Don't Discard Your Parmesan Rind – It Is a Superb Flavor Booster – Recipe
The hard ends of Parmesan cheese are the best sustainable kitchen trick – like a cheesy stock cube, they enhance stews, sauces and all sorts, adding pure deliciousness in the form of umami depth and smooth consistency. Stored in the refrigerator or freezer, they last for a very long time. Today's culinary creation incorporates them in a thrifty, rich corn and pasta dish that converts a handful of basic items into comforting autumn fare.
Corn and Orzo Delight
This dish was a happy accident, and left me and my family drooling for more. I was planning a classic tomato orzo to finish that half-bag in the pantry left over from making a cold pasta dish, but desired a dish fitting the season. Fresh corn cobs are one of autumn’s fleeting treats, similar to asparagus in seasonality, and during their brief season I enjoy them often. Following this approach, I believed it would be good to utilize the entire corn – not only the juicy seeds, but also the thick, tasty residue and the used cores. The additional taste, combined with a parmesan rind, onion, butter and a dash of cream or liquid, transforms a one ear of corn into a generous and very fulfilling dish for two.
Serves 2 generously
- 1 fresh corn cob
- 50 grams of butter
- One medium-sized onion, peeled and finely chopped
- Two cloves of garlic, skinned and coarsely cut
- 250 grams of orzo pasta
- 40-50g parmesan rind – grate off and reserve any remaining cheese
- 100ml double cream, optional
- Salt and black pepper
- High-quality olive oil, to finish
For maximum taste from the corn, stand it on one end, cut off the kernels in long strips, then break up the cobs by hand.

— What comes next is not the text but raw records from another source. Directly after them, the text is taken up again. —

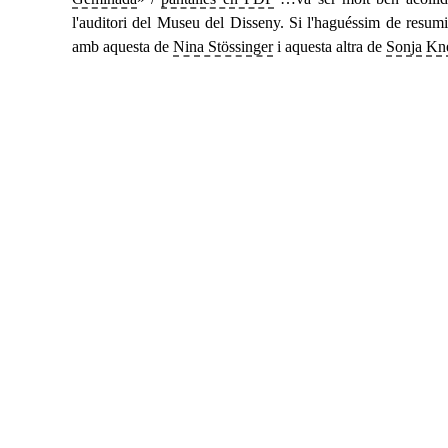
l'auditori del Museu del Disseny. Si l'haguéssim de resum
amb aquesta de
Nina Stössinger
i aquesta altra de
Sonja Kn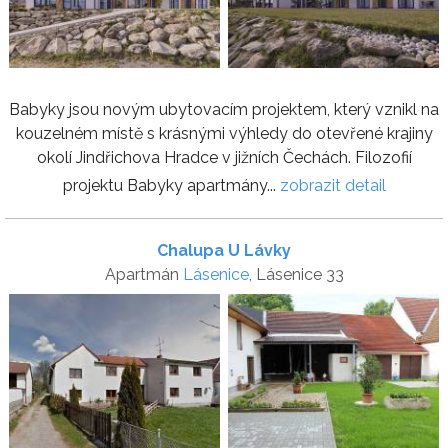
Babyky jsou novým ubytovacím projektem, který vznikl na
kouzelném místě s krásnými výhledy do otevřené krajiny
okolí Jindřichova Hradce v jižních Čechách. Filozofií
projektu Babyky apartmány...
zobrazit detail
Chalupa U Lávky
Apartmán
Lásenice
, Lásenice 33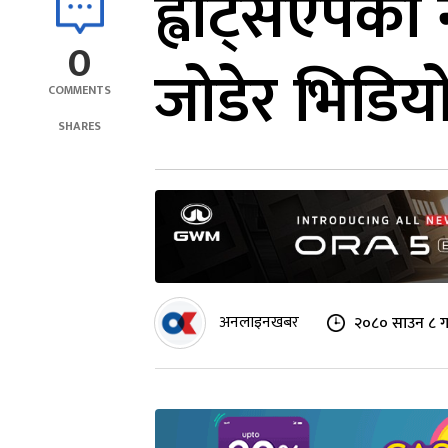
ह्वाट्सएपको
0
जोडेर भिडिय
COMMENTS
SHARES
अनलाइनखबर
२०८० साउन ८ ग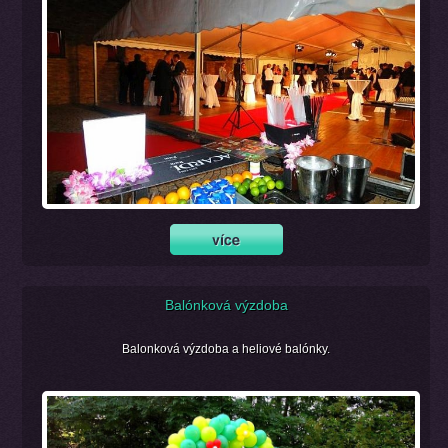
Balónková výzdoba
Balonková výzdoba a heliové balónky.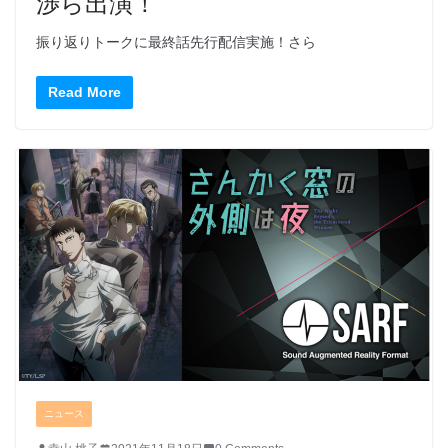
渉ら出演！
振り返りトークに最終話先行配信実施！さら
Read More
ニュース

After that, with a spoon, swiftly remove the starchy, milky pulp from the cobs into a container. Place the used cobs in a pot with 750 milliliters of water, bring to a boil, then turn down to a simmer, put a lid on and allow to simmer slowly.
Melt the butter in a separate big skillet on a moderate flame. Add the onion and garlic, sauté softly, mixing, for about five minutes, until tender, then add the corn kernels and orzo, and saute for three minutes. Add the parmesan rind, heavy cream, if preferred, and the saved corn residue, heat until bubbling and cook for two minutes, stirring to make sure the mix doesn’t catch and burn.
Drain the warm corn broth into the orzo pan, bring to a boil, then lower to a gentle boil and cook, stirring frequently, for about seven minutes, until the pasta is firm to the bite and the mixture is loose and creamy; add a little extra water to loosen. Season to taste, and dish up garnished with extra butter and a dusting of the reserved grated parmesan.